Question

A compound is 52.14% C, 13.13% H, and 34.73% O. What is the empirical formula of the compound?

Answer 1

% H = 100 - ( 52.14 + 34.73 )=13.13 % 

assume 100 g of this compound 
mass H = 13.13 g 
moles H = 13.13 g / 1.008 g/mol=13 

mass C = 52.14 g 
moles C = 52.14 g/ / 12.011 g/mol=4 

mass O = 34.73 g 
moles O = 34.73 g/ 15.999 g/mol=2 

the empirical formula is C4H13O2

Answer 2

Answer: The empirical formula is $C_2H_6O$.

Explanation:

If percentage are given then we are taking total mass is 100 grams.

So, the mass of each element is equal to the percentage given.

Mass of C = 52.14 g

Mass of H = 13.13 g

Mass of O = 34.73 g

Step 1 : convert given masses into moles.

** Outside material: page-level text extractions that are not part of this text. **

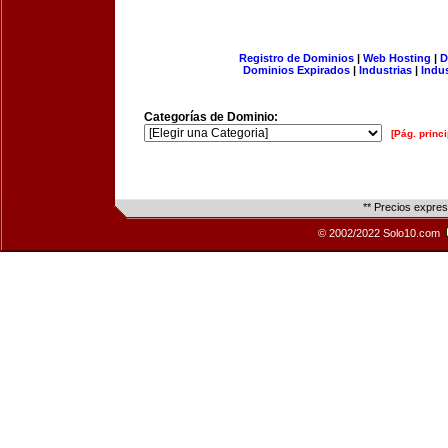
Registro de Dominios
|
Web Hosting
|
D
Dominios Expirados
|
Industrias
|
Indu
Categorías de Dominio:
[Pág. princi
** Precios expre
© 2002/2022 Solo10.com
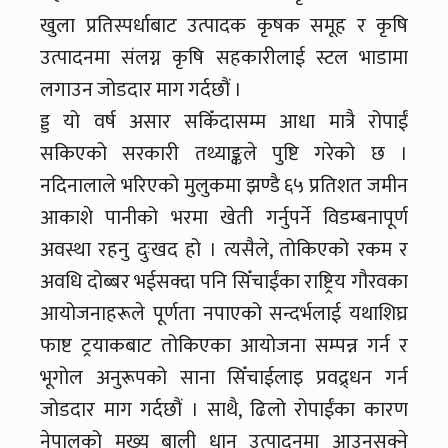
खुला प्रतिस्पर्धाबाट उत्पादक कृषक समूह र कृषि
उत्पादनमा संलग्न कृषि सहकारीलाई स्टल भाडामा
लगाउन जोडदार माग गर्दछौं ।
ड्ड यो वर्ष असार सकिँदासम्म आधा मात्रै रोपाईं
सकिएको सरकारी तथ्याङ्कले पुष्टि गरेको छ ।
नदिनालाले भरिएको मुलुकमा झण्डै ६५ प्रतिशत जमीन
आकाशे पानीको भरमा खेती गर्नुपर्ने विडम्बनापूर्ण
अवस्था रहनु दुःखद हो । त्यसैले, तोकिएको रकम र
अवधि दोब्बर भईसक्दा पनि सिँचाईंका राष्ट्रिय गौरवका
आयोजनाहरूले पूर्णता नपाएको सन्दर्भलाई यथाशिघ्र
फाष्ट ट्रयाकबाट तोकिएका आयोजना सम्पन्न गर्न र
भूगोल अनुरूपको साना सिँचाईलाइ प्रवद्र्धन गर्न
जोडदार माग गर्दछौं । साथै, ढिलो रोपाईंका कारण
नेपालको मुख्य बाली धान उत्पादनमा आउनसक्ने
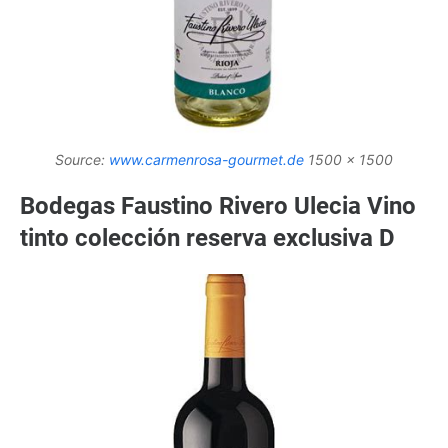
Source:
www.carmenrosa-gourmet.de
1500 x 1500
Bodegas Faustino Rivero Ulecia Vino
tinto colección reserva exclusiva D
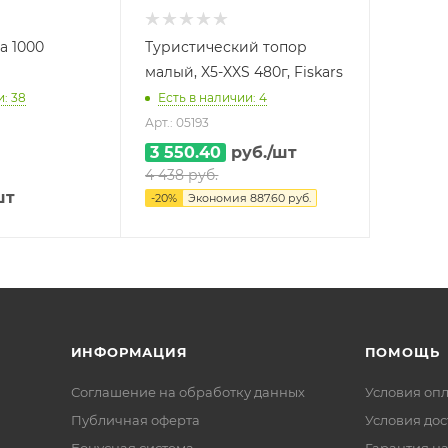
а 1000
Туристический топор
малый, X5-XXS 480г, Fiskars
и: 38
Есть в наличии: 4
Арт.: 05193
3 550.40
руб.
/шт
4 438
руб.
шт
-
20
%
Экономия
887.60
руб.
ИНФОРМАЦИЯ
ПОМОЩЬ
Соглашение на обработку данных
Условия оп
Публичная оферта
Условия дос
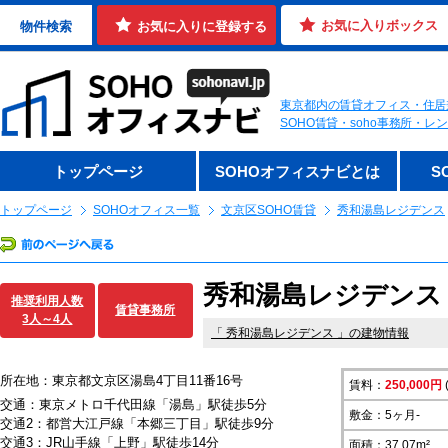
お気に入りボックス
物件検索
お気に入りに登録する
東京都内の賃貸オフィス・住居
SOHO賃貸・soho事務所・
トップページ
SOHOオフィスナビとは
S
トップページ
SOHOオフィス一覧
文京区SOHO賃貸
秀和湯島レジデンス
秀和湯島レジデンス 
推奨利用人数
賃貸事務所
3人～4人
「
秀和湯島レジデンス
」の建物情報
所在地：東京都文京区湯島4丁目11番16号
賃料：
250,000円
交通：東京メトロ千代田線「湯島」駅徒歩5分
敷金：5ヶ月-
交通2：都営大江戸線「本郷三丁目」駅徒歩9分
交通3：JR山手線「上野」駅徒歩14分
面積：37.07m²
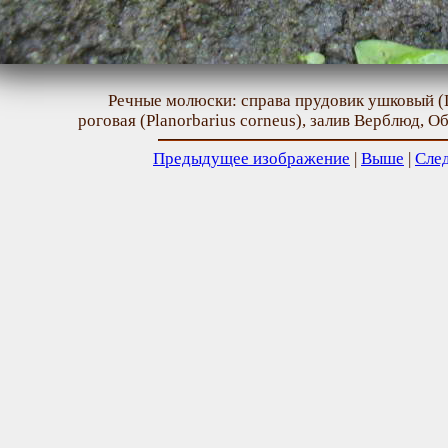
Речные молюски: справа прудовик ушковый (L
роговая (Planorbarius corneus), залив Верблюд, О
Предыдущее изображение
|
Выше
|
Сле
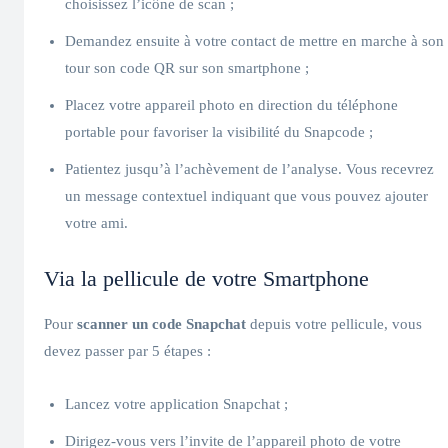
choisissez l’icône de scan ;
Demandez ensuite à votre contact de mettre en marche à son
tour son code QR sur son smartphone ;
Placez votre appareil photo en direction du téléphone
portable pour favoriser la visibilité du Snapcode ;
Patientez jusqu’à l’achèvement de l’analyse. Vous recevrez
un message contextuel indiquant que vous pouvez ajouter
votre ami.
Via la pellicule de votre Smartphone
Pour
scanner un code Snapchat
depuis votre pellicule, vous
devez passer par 5 étapes :
Lancez votre application Snapchat ;
Dirigez-vous vers l’invite de l’appareil photo de votre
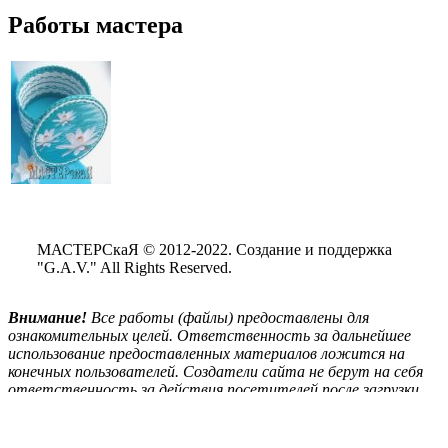
Работы мастера
МАСТЕРСкаЯ © 2012-2022. Создание и поддержка
"G.A.V." All Rights Reserved.
Внимание!
Все
работы (файлы) предоставлены для
ознакомительных целей. Ответственность за дальнейшее
использование предоставленных материалов ложится на
конечных пользователей. Создатели сайта не берут на себя
ответственность за действия посетителей после загрузки
материалов сайта на свой ПК.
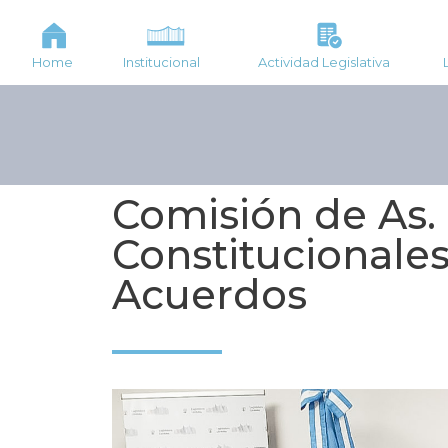
Home
Institucional
Actividad Legislativa
Comisión de As.
Constitucionales,
Acuerdos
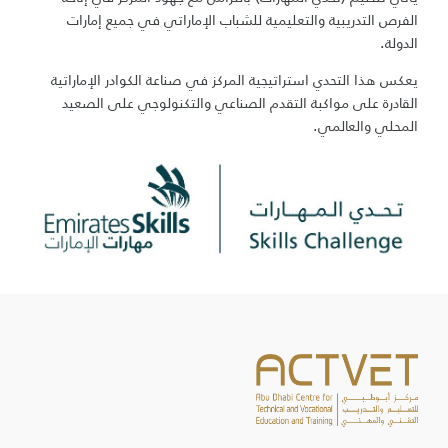
الفرص التدريبية والتعليمية للشباب الإماراتي في جميع إمارات
الدولة.
يعكس هذا التحدي استراتيجية المركز في صناعة الكوادر الإماراتية
القادرة على مواكبة التقدم الصناعي والتكنولوجي على الصعيد
المحلي والعالمي.
ACTVET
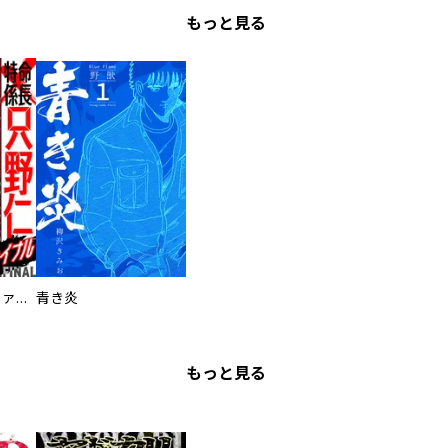
もっと見る
特命係長 只野仁ファイナル 愛蔵版
青き炎
もっと見る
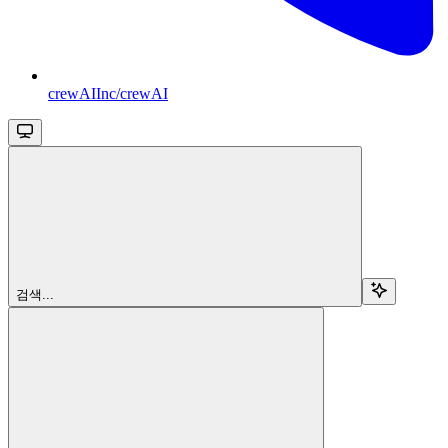
crewAIInc/crewAI
검색...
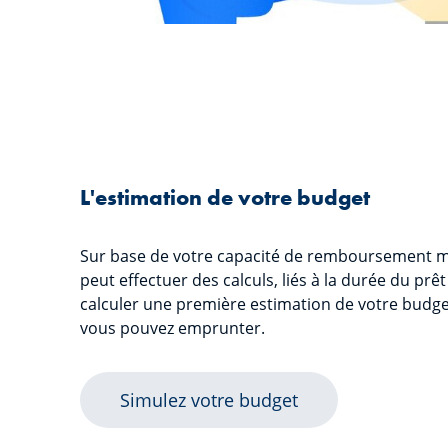
L'estimation de votre budget
Sur base de votre capacité de remboursement me
peut effectuer des calculs, liés à la durée du prêt
calculer une première estimation de votre budg
vous pouvez emprunter.
Simulez votre budget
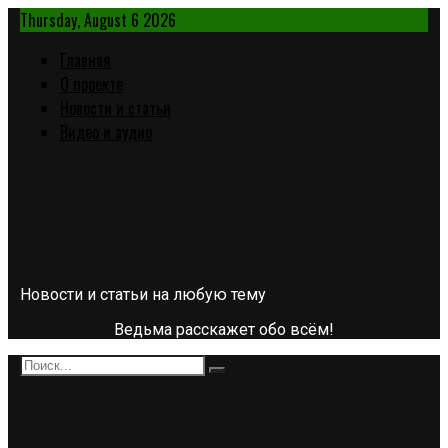
Thursday, August 6 2026
Главная
О проекте
Новости и статьи
Видео и аудио
Новости и статьи на любую тему
Ведьма расскажет обо всём!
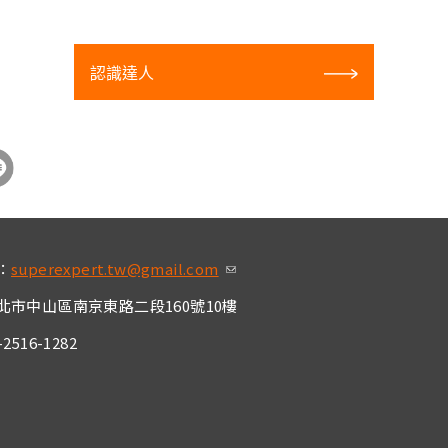
認識達人
：
superexpert.tw@gmail.com
(link sends e-mai
l)
北市中山區南京東路二段160號10樓
2516-1282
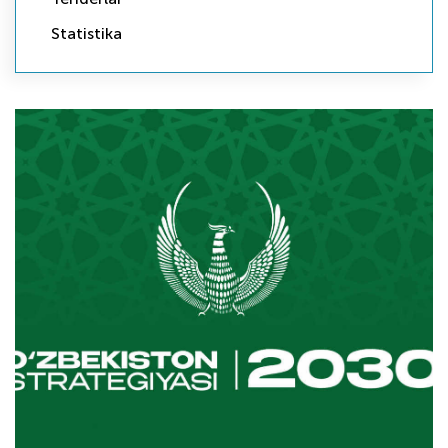
Statistika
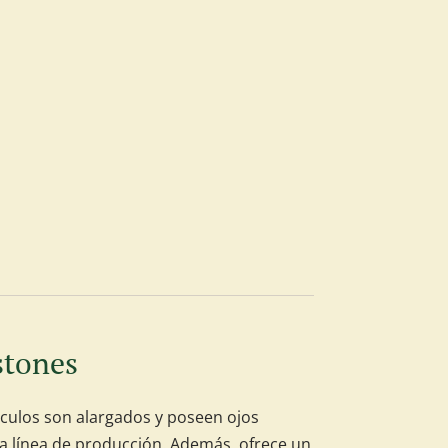
stones
rculos son alargados y poseen ojos
 la línea de producción. Además, ofrece un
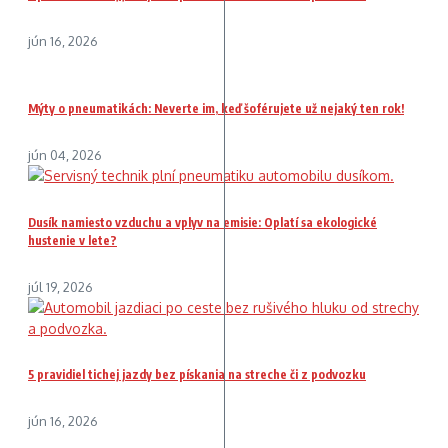
jún 16, 2026
Mýty o pneumatikách: Neverte im, keď šoférujete už nejaký ten rok!
jún 04, 2026
Dusík namiesto vzduchu a vplyv na emisie: Oplatí sa ekologické
hustenie v lete?
júl 19, 2026
5 pravidiel tichej jazdy bez pískania na streche či z podvozku
jún 16, 2026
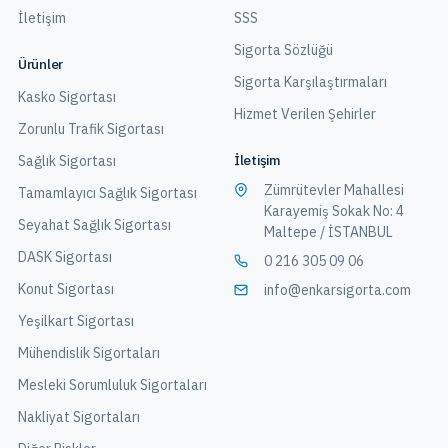
İletişim
SSS
Sigorta Sözlüğü
Ürünler
Sigorta Karşılaştırmaları
Kasko Sigortası
Hizmet Verilen Şehirler
Zorunlu Trafik Sigortası
İletişim
Sağlık Sigortası
Zümrütevler Mahallesi
Tamamlayıcı Sağlık Sigortası
Karayemiş Sokak No: 4
Seyahat Sağlık Sigortası
Maltepe / İSTANBUL
DASK Sigortası
0 216 305 09 06
Konut Sigortası
info@enkarsigorta.com
Yeşilkart Sigortası
Mühendislik Sigortaları
Mesleki Sorumluluk Sigortaları
Nakliyat Sigortaları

Moles of C =$\frac{\text{ given mass of C}}{\text{ molar mass of C}}= \frac{52.14g}{12g/mole}=4.35moles$

Moles of H =$\frac{\text{ given mass of H}}{\text{ molar mass of H}}= \frac{13.13g}{1g/mole}=13.13moles$

Moles of O =$\frac{\text{ given mass of O}}{\text{ molar mass of O}}= \frac{34.73g}{16g/mole}=2.17moles$

Step 2 : For the mole ratio, divide each value of moles by the smallest number of moles calculated.

For C =$\frac{4.35}{2.17}=2$

For H =$\frac{13.13}{2.17}=6$

For O =$\frac{2.17}{2.17}=1$

The ratio of  C: H: O = 2: 6: 1

Hence the empirical formula is $C_2H_6O$.